## WHAT TO DO:
In the answer, every entry must appear exactly as given.

Dataset entries
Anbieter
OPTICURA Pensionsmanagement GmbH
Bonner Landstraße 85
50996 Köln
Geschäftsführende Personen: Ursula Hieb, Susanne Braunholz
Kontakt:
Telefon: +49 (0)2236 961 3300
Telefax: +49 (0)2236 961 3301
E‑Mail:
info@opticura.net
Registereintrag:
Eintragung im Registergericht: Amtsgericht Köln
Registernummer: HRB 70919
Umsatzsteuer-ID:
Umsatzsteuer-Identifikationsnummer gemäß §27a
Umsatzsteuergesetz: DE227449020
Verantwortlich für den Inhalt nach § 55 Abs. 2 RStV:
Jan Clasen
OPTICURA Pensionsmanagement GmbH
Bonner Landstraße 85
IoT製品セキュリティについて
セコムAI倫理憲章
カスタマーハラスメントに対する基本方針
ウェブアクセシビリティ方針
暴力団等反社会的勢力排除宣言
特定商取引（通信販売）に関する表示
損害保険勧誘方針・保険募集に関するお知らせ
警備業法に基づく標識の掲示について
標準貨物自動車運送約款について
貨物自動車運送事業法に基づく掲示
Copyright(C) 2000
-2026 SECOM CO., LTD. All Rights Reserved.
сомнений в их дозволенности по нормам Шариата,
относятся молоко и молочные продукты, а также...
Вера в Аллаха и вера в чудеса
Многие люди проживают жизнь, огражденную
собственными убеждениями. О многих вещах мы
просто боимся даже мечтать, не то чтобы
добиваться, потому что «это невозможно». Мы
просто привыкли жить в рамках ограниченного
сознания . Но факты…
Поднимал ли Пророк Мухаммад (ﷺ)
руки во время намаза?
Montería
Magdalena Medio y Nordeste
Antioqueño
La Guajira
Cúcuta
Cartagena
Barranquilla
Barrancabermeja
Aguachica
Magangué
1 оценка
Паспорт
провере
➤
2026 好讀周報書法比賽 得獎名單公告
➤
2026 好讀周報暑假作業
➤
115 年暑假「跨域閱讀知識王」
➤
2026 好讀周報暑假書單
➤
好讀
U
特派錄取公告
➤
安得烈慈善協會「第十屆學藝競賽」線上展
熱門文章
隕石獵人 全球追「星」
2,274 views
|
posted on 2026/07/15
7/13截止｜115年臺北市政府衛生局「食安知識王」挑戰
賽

## ANSWER FOR THE TASK:
Anbieter
OPTICURA Pensionsmanagement GmbH
Bonner Landstraße 85
50996 Köln
Geschäftsführende Personen: Ursula Hieb, Susanne Braunholz
Kontakt:
Telefon: +49 (0)2236 961 3300
Telefax: +49 (0)2236 961 3301
E‑Mail:
info@opticura.net
Registereintrag:
Eintragung im Registergericht: Amtsgericht Köln
Registernummer: HRB 70919
Umsatzsteuer-ID:
Umsatzsteuer-Identifikationsnummer gemäß §27a
Umsatzsteuergesetz: DE227449020
Verantwortlich für den Inhalt nach § 55 Abs. 2 RStV:
Jan Clasen
OPTICURA Pensionsmanagement GmbH
Bonner Landstraße 85
IoT製品セキュリティについて
セコムAI倫理憲章
カスタマーハラスメントに対する基本方針
ウェブアクセシビリティ方針
暴力団等反社会的勢力排除宣言
特定商取引（通信販売）に関する表示
損害保険勧誘方針・保険募集に関するお知らせ
警備業法に基づく標識の掲示について
標準貨物自動車運送約款について
貨物自動車運送事業法に基づく掲示
Copyright(C) 2000
-2026 SECOM CO., LTD. All Rights Reserved.
сомнений в их дозволенности по нормам Шариата,
относятся молоко и молочные продукты, а также...
Вера в Аллаха и вера в чудеса
Многие люди проживают жизнь, огражденную
собственными убеждениями. О многих вещах мы
просто боимся даже мечтать, не то чтобы
добиваться, потому что «это невозможно». Мы
просто привыкли жить в рамках ограниченного
сознания . Но факты…
Поднимал ли Пророк Мухаммад (ﷺ)
руки во время намаза?
Montería
Magdalena Medio y Nordeste
Antioqueño
La Guajira
Cúcuta
Cartagena
Barranquilla
Barrancabermeja
Aguachica
Magangué
1 оценка
Паспорт
провере
➤
2026 好讀周報書法比賽 得獎名單公告
➤
2026 好讀周報暑假作業
➤
115 年暑假「跨域閱讀知識王」
➤
2026 好讀周報暑假書單
➤
好讀
U
特派錄取公告
➤
安得烈慈善協會「第十屆學藝競賽」線上展
熱門文章
隕石獵人 全球追「星」
2,274 views
|
posted on 2026/07/15
7/13截止｜115年臺北市政府衛生局「食安知識王」挑戰
賽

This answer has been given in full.